• [Exercise goal]:
What is needed is the exact text of each line in the listing below from the one with "芸術的な才能は、異国の文化や哲学からインスピレー" up to and including the one with "molles et d’une", and no pictures.

• [Input material]:

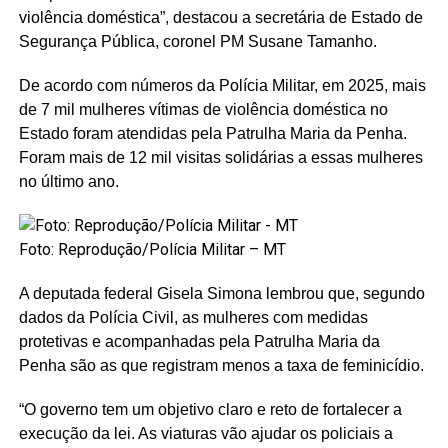
violência doméstica”, destacou a secretária de Estado de
Segurança Pública, coronel PM Susane Tamanho.
De acordo com números da Polícia Militar, em 2025, mais
de 7 mil mulheres vítimas de violência doméstica no
Estado foram atendidas pela Patrulha Maria da Penha.
Foram mais de 12 mil visitas solidárias a essas mulheres
no último ano.
Foto: Reprodução/Polícia Militar – MT
A deputada federal Gisela Simona lembrou que, segundo
dados da Polícia Civil, as mulheres com medidas
protetivas e acompanhadas pela Patrulha Maria da
Penha são as que registram menos a taxa de feminicídio.
“O governo tem um objetivo claro e reto de fortalecer a
execução da lei. As viaturas vão ajudar os policiais a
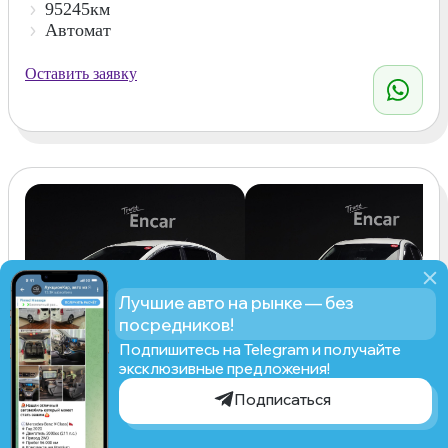
95245км
Автомат
Оставить заявку
Лучшие авто на рынке — без
посредников!
Подпишитесь на Telegram и получайте
эксклюзивные предложения!
Kia Pride, 2011
Подписаться
1.6 GDI Se
Рассчитать стоимость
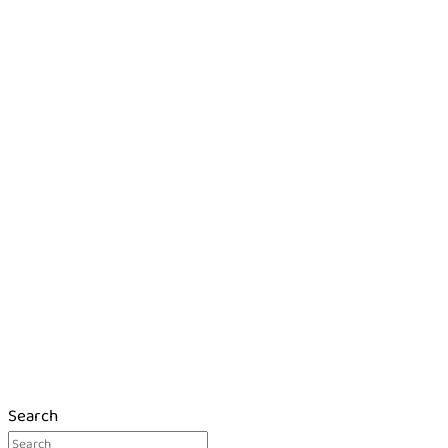
Search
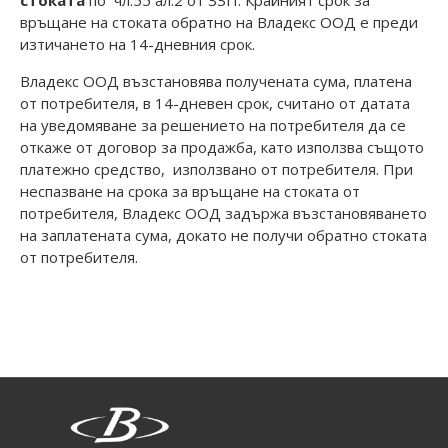
стоката
по чл.55 ал.2 от ЗЗП. Крайният срок за
връщане на стоката обратно на Владекс ООД е преди
изтичането на 14-дневния срок.
Владекс ООД възстановява получената сума, платена
от потребителя, в 14-дневен срок, считано от датата
на уведомяване за решението на потребителя да се
откаже от договор за продажба, като използва същото
платежно средство, използвано от потребителя. При
неспазване на срока за връщане на стоката от
потребителя, Владекс ООД задържа възстановяването
на заплатената сума, докато не получи обратно стоката
от потребителя.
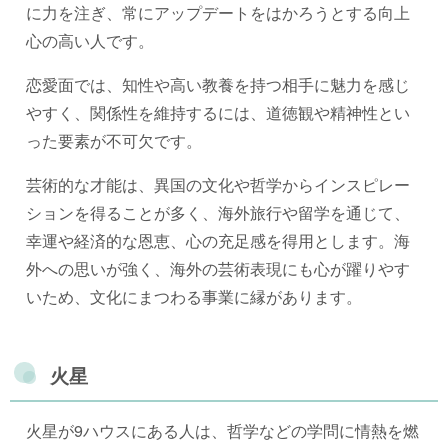
に力を注ぎ、常にアップデートをはかろうとする向上
心の高い人です。
恋愛面では、知性や高い教養を持つ相手に魅力を感じ
やすく、関係性を維持するには、道徳観や精神性とい
った要素が不可欠です。
芸術的な才能は、異国の文化や哲学からインスピレー
ションを得ることが多く、海外旅行や留学を通じて、
幸運や経済的な恩恵、心の充足感を得用とします。海
外への思いが強く、海外の芸術表現にも心が躍りやす
いため、文化にまつわる事業に縁があります。
火星
火星が9ハウスにある人は、哲学などの学問に情熱を燃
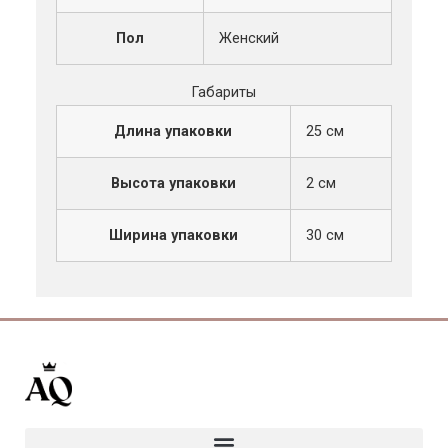
Пол
Женский
Габариты
Длина упаковки
25 см
Высота упаковки
2 см
Ширина упаковки
30 см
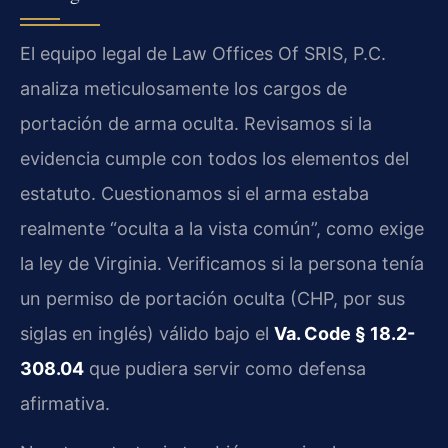
El equipo legal de Law Offices Of SRIS, P.C.
analiza meticulosamente los cargos de
portación de arma oculta. Revisamos si la
evidencia cumple con todos los elementos del
estatuto. Cuestionamos si el arma estaba
realmente “oculta a la vista común”, como exige
la ley de Virginia. Verificamos si la persona tenía
un permiso de portación oculta (CHP, por sus
siglas en inglés) válido bajo el
Va. Code § 18.2-
308.04
que pudiera servir como defensa
afirmativa.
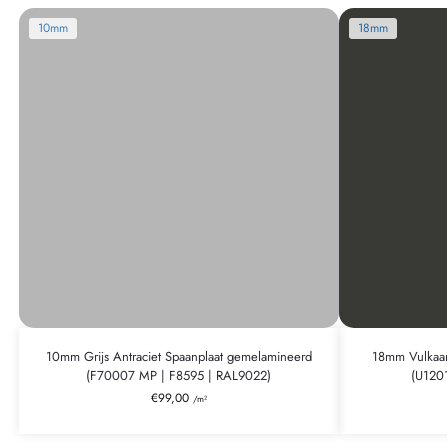
10mm
18mm
10mm Grijs Antraciet Spaanplaat gemelamineerd
18mm Vulkaan
(F70007 MP | F8595 | RAL9022)
(U120
€
99,00
/m²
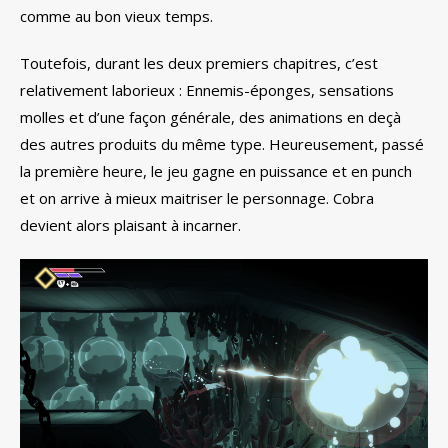
comme au bon vieux temps.
Toutefois, durant les deux premiers chapitres, c’est
relativement laborieux : Ennemis-éponges, sensations
molles et d’une façon générale, des animations en deçà
des autres produits du même type. Heureusement, passé
la première heure, le jeu gagne en puissance et en punch
et on arrive à mieux maitriser le personnage. Cobra
devient alors plaisant à incarner.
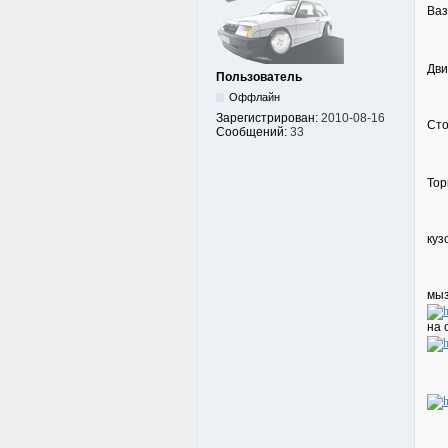
Ваз
Дви
Пользователь
Оффлайн
Зарегистрирован:
2010-08-16
Сто
Сообщений:
33
Тор
куз
мыз
на 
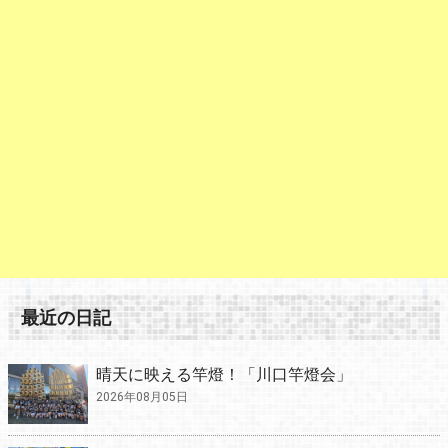
最近の日記
晴天に映える竿燈！「川口竿燈会」
2026年08月05日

• [Finished task]:
芸術的な才能は、異国の文化や哲学からインスピレー
ションを得ることが多く、海外旅行や留学を通じて、
幸運や経済的な恩恵、心の充足感を得用とします。海
外への思いが強く、海外の芸術表現にも心が躍りやす
いため、文化にまつわる事業に縁があります。
火星
火星が9ハウスにある人は、哲学などの学問に情熱を燃
Пол
Женский
Габариты
Длина упаковки
25 см
Высота упаковки
2 см
Ширина упаковки
30 см
El equipo legal de Law Offices Of SRIS, P.C.
analiza meticulosamente los cargos de
portación de arma oculta. Revisamos si la
evidencia cumple con todos los elementos del
estatuto. Cuestionamos si el arma estaba
realmente “oculta a la vista común”, como exige
la ley de Virginia. Verificamos si la persona tenía
un permiso de portación oculta (CHP, por sus
siglas en inglés) válido bajo el
Va. Code § 18.2-
308.04
que pudiera servir como defensa
afirmativa.
10mm
18mm
10mm Grijs Antraciet Spaanplaat gemelamineerd
18mm Vulkaan
(F70007 MP | F8595 | RAL9022)
(U120
€
99,00
/m²
comme au bon vieux temps.
Toutefois, durant les deux premiers chapitres, c’est
relativement laborieux : Ennemis-éponges, sensations
molles et d’une façon générale, des animations en deçà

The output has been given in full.